Et c’est ce qui s’est passé, mes proches et moi étions très fiers. J’avais fait ma demande de passeport pour partir avant le concours (sait-on jamais) en croisant les doigts pour le recevoir à temps, ce qui n’a pas posé de problème. J’étais tellement heureuse à l’idée d’aller au Royaume-Uni pour un week-end. Le sujet de la demi-finale était en droit de la famille pour les L2, qui a posé plus de problèmes, car il y avait une petite erreur dans le sujet qui ne permettait pas de trouver des arguments solides. L’erreur a été corrigée par la suite, permettant d’appréhender la demi-finale sereinement. J’ai pu bénéficier de l’aide de la professeure en droit de la famille Madame Bruggeman, que je remercie encore.

Si j’avais l’avantage en demi-finale, ayant étudié du droit de la famille, c’était une autre histoire pour la finale à Paris, n’ayant jamais fait de Criminal Law. Heureusement les arguments en ma faveur étaient facilement accessibles avec des manuels, et j’ai pu avoir la précieuse aide de Madame Ni Chiosain et Madame O’Connell. C’était bien plus dur de répondre aux questions du jury, car c’était une « épreuve surprise ». J’étais très stressée. Ce qui a probablement valu ma défaite en finale.


Quelles sont les raisons qui vous ont poussée à vous inscrire au concours ORAS ?
Je m’étais inscrite au concours l’an dernier, sans grande motivation, car je n’étais pas au mieux de ma forme à ce moment-là. J’avais même hésité à me retirer du concours. J’étais partie défaitiste. Mais pour autant, l’expérience ne m’avait pas déplu. C’est pour ça que j’ai souhaité retenter ma chance cette année, cette fois avec l’intention de me donner au maximum et de faire les choses comme il faut. Et je suis très heureuse de l’avoir fait. C’était une des meilleures expériences de ma vie. Et si j’ai la possibilité de le faire à nouveau, je n’hésiterai pas une seconde.


Comment vous êtes-vous préparée aux plaidoiries ?
Pour me préparer aux plaidoiries, j’ai à la fois utilisé mes cours et des manuels à la Bibliothèque Universitaire. J’ai pu bénéficier, pour la demi-finale et la finale, de l’aide de professeurs qui ont relu mon travail et apporté des corrections ou des conseils argumentatifs. J’ai pu aussi bénéficier de l’aide de mes ami(e)s en LDA. Le plus gros du travail était fait par moi, mais je n’étais jamais seule, ou jamais totalement désarmée.

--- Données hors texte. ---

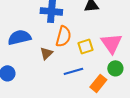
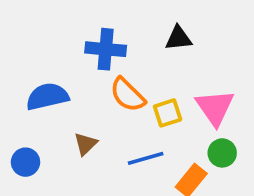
orange semicircle: (63, 36) -> (127, 95), turned 120
brown triangle: (46, 53) -> (86, 144), moved

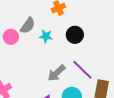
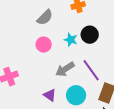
cyan star: (46, 36) -> (71, 40), moved
pink circle: (11, 37) -> (44, 45), moved

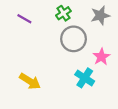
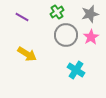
pink star: (101, 57) -> (91, 37), moved
yellow arrow: (30, 81) -> (27, 54), moved

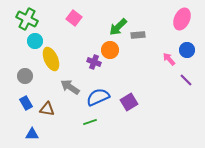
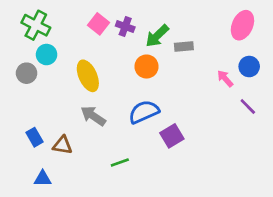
yellow ellipse: (51, 59) -> (88, 76), moved
purple cross: (94, 62) -> (125, 27), moved
gray circle: (25, 76) -> (27, 73), moved
blue semicircle: (98, 97) -> (144, 112), moved

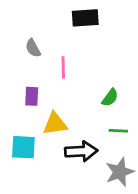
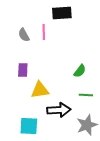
pink line: (63, 67) -> (44, 32), moved
cyan square: (23, 147) -> (29, 126), moved

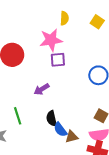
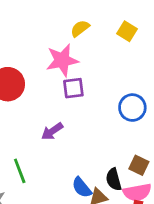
yellow semicircle: (64, 18) -> (80, 28), turned -128
black semicircle: (52, 118) -> (114, 179), moved

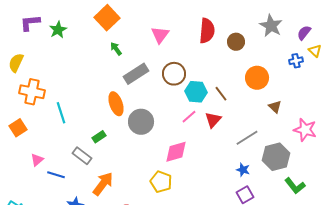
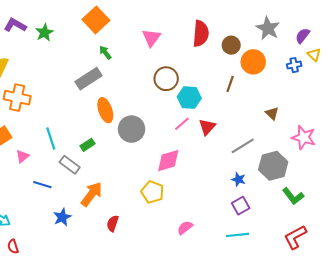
purple L-shape: (30, 23) -> (15, 25), turned 35
gray rectangle: (136, 74) -> (89, 79), moved
orange circle: (257, 78) -> (253, 62), moved
brown line: (221, 94) -> (230, 84), moved, turned 56
cyan line: (61, 113) -> (51, 138), moved
pink triangle: (37, 160) -> (22, 156), moved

Quelles sont vos impressions suite à cette finale à Paris ?
Pour être honnête, si j’ai été très fière de moi tout au long du parcours, cela s’est moins ressenti après la finale. Ce n’est pas vraiment le fait d’avoir perdu, c’est surtout le fait que je n’ai pas répondu aux attentes que je m’étais posée. Je suis sortie du concours en me disant « j’aurais pu faire mieux ». Ne pas paniquer devant le jury lorsque la réponse ne venait pas de suite. Mes proches et mes professeur(e)s m’ont rassurés, et étaient fiers et fières de moi. Au bout de quelques jours, j’ai accepté la défaite et je me suis rendu compte du fait que j’étais allée jusqu’en finale et que c’était déjà une grande prouesse.

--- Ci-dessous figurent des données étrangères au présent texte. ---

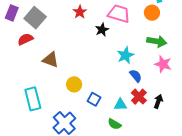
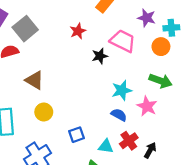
pink star: (163, 64) -> (147, 106), moved
blue semicircle: (136, 76) -> (119, 115), moved, turned -32
yellow circle: (74, 84) -> (44, 112), moved
blue square: (94, 99) -> (76, 135), turned 32

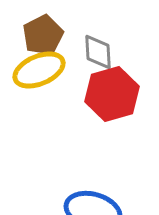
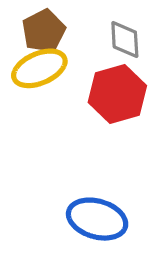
gray diamond: (98, 52) -> (125, 40), moved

En quoi l’expérience de ce concours de plaidoirie vous aidera dans vos projets ?
Pour commencer, le concours peut m’aider à savoir vers quelle voie me tourner. Dans tous les cas, que je choisisse d’être avocate ou diplomate, des compétences à l’oral sont nécessaires. Le concours aide à prendre confiance, à regarder droit dans les yeux, à savoir sur quel ton s’adresser, à être impartial. Même si cela est fictif, nous confronter à défendre une cause qui ne correspondent pas à nos valeurs personnelles ou à ce qui est juste est un très bon exercice pour plus tard.

Recommanderiez-vous à d’autres étudiants de participer aux prochaines éditions ?
Bien sûr, même pour les plus timides ! Il n’y a que du positif et de l’apprentissage par cette expérience. Foncez.